Hurtig is standing by the window, looking thoughtful. He turns round, walks behind the desk and sits down heavily in his chair.
‘I forgot to say thanks for your help with that game,’ she says, smiling at him. ‘Johan’s delighted.’
They look at each other in silence.
‘What did Denmark have to say?’ she finally asks. ‘About Madeleine Silfverberg, I mean.’
‘My Danish isn’t great.’ He smiles. ‘I spoke to a doctor at the treatment home she was placed in, and throughout all the years she was being treated she maintained that P-O Silfverberg had sexually assaulted her. She also claimed there were other men involved, and that it all happened with her mother Charlotte’s blessing.’
‘But no one believed her?’
‘No, she was thought to be psychotic and severely delusional, and was under heavy medication.’
‘Is she still there?’
‘No, she was discharged two years ago and, according to their records, moved to France.’ He looks through his papers. ‘To a place called Blaron. I’ve put Schwarz and Åhlund on it, but I think we can forget her.’
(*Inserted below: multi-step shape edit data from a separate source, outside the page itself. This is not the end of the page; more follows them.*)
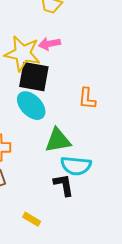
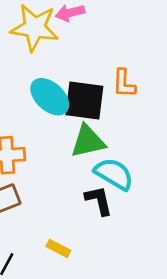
black square: (34, 77) -> (84, 101), moved
cyan semicircle: (76, 166) -> (114, 174), turned -152

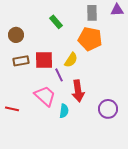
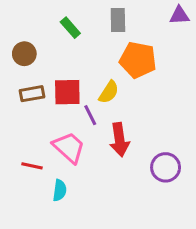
gray rectangle: (92, 13) -> (118, 20), moved
green rectangle: (56, 22) -> (70, 28), moved
red line: (12, 109) -> (32, 166), moved
cyan semicircle: (64, 111) -> (60, 190), moved

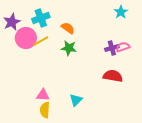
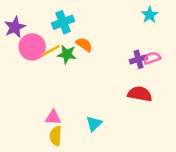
cyan cross: (41, 18) -> (63, 22), moved
orange semicircle: (68, 28) -> (84, 44), moved
green star: (69, 48) -> (67, 54), moved

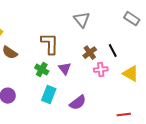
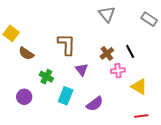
gray triangle: (82, 20) -> (107, 14), moved
green cross: (42, 70) -> (46, 77), moved
yellow triangle: (131, 74) -> (139, 87), moved

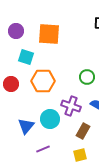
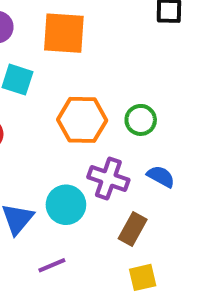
orange hexagon: (43, 81) -> (82, 120), moved
yellow square: (80, 155) -> (143, 277), moved

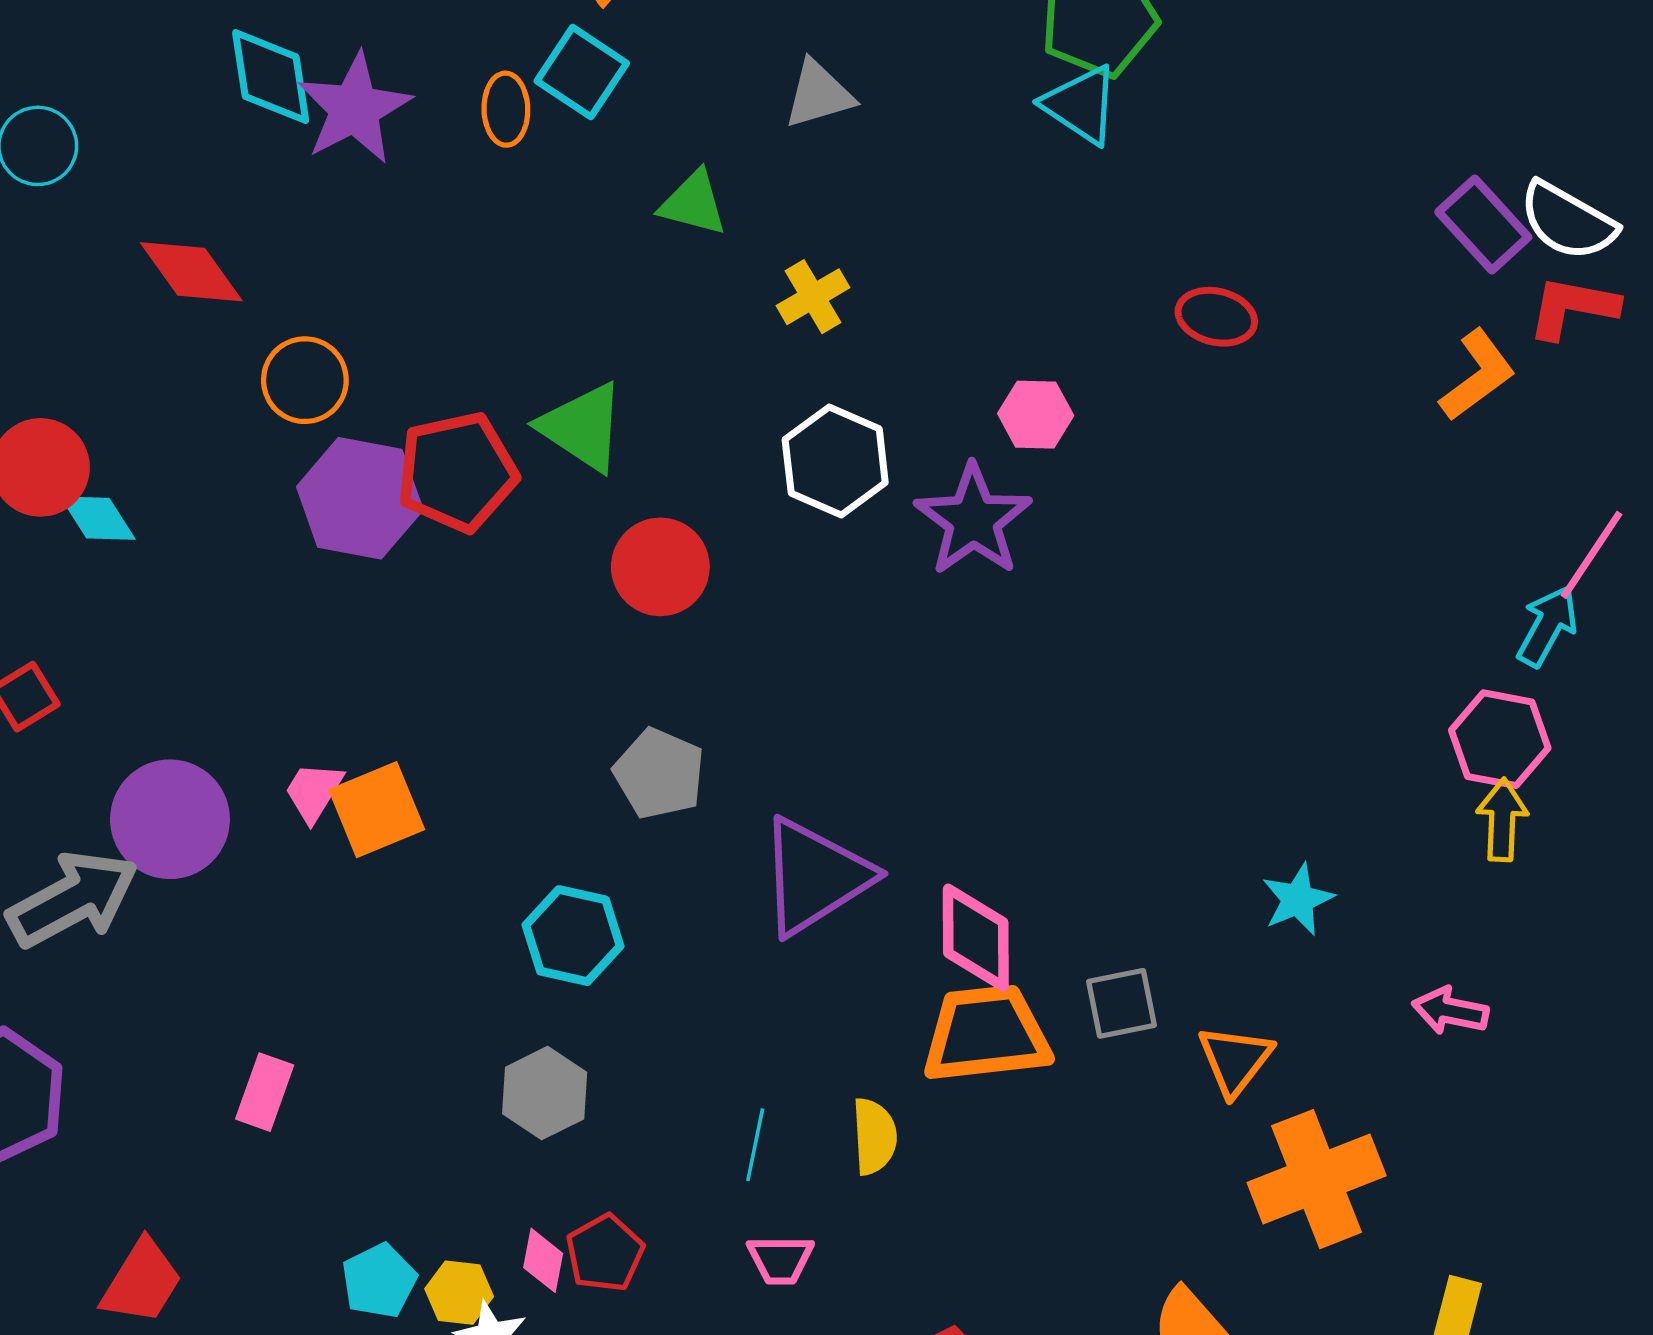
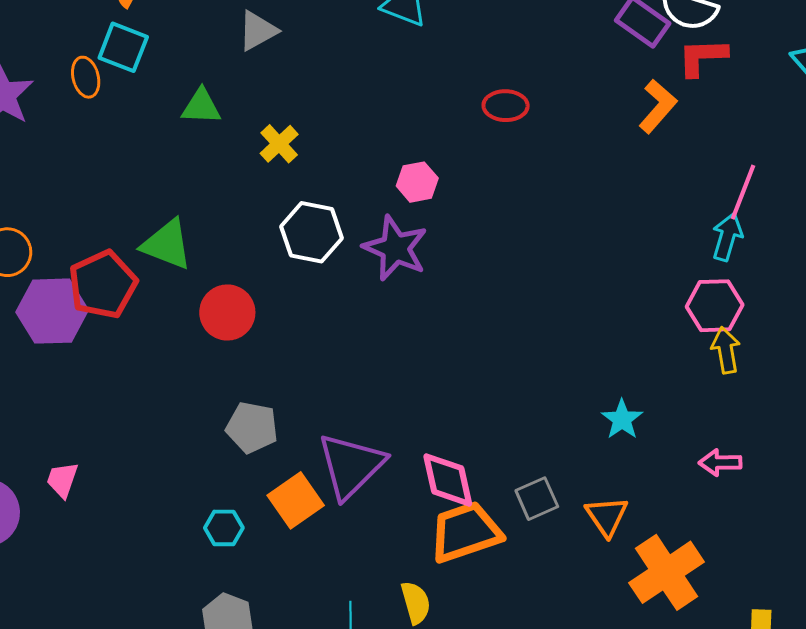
orange square: (377, 810) -> (296, 500), moved
cyan hexagon: (573, 936) -> (224, 528), size x0.7

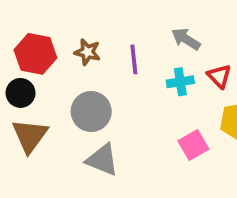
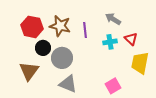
brown star: (87, 52) -> (60, 26), size x1.5
black circle: (21, 93) -> (43, 48), moved
pink square: (193, 145) -> (113, 86), moved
‘Maybe, but I still think we ought to check her out.’
‘Especially if she’s ambidextrous.’
‘Yes, what was all that about? Why haven’t you ever mentioned it before?’
Hurtig grins. ‘I was born left-handed, and I was the only one in the school. The other kids teased me and said I was handicapped. So I learned to use my right hand instead, and as a result I can use both.’
Jeanette thinks about all the unguarded things she’s ever said, unaware of what consequences they may have had. She nods. ‘But, to go back to Madeleine Silfverberg, did you ask the doctor if he thought she could be violent?’
‘Of course, but he said the only person she ever harmed at the hospital was herself.’
‘Yes, they usually do that.’ Jeanette sighs, thinking of Ulrika Wendin and Linnea Lundström.
‘God, I’m starting to get sick of all the fucking shit we have to dig through.’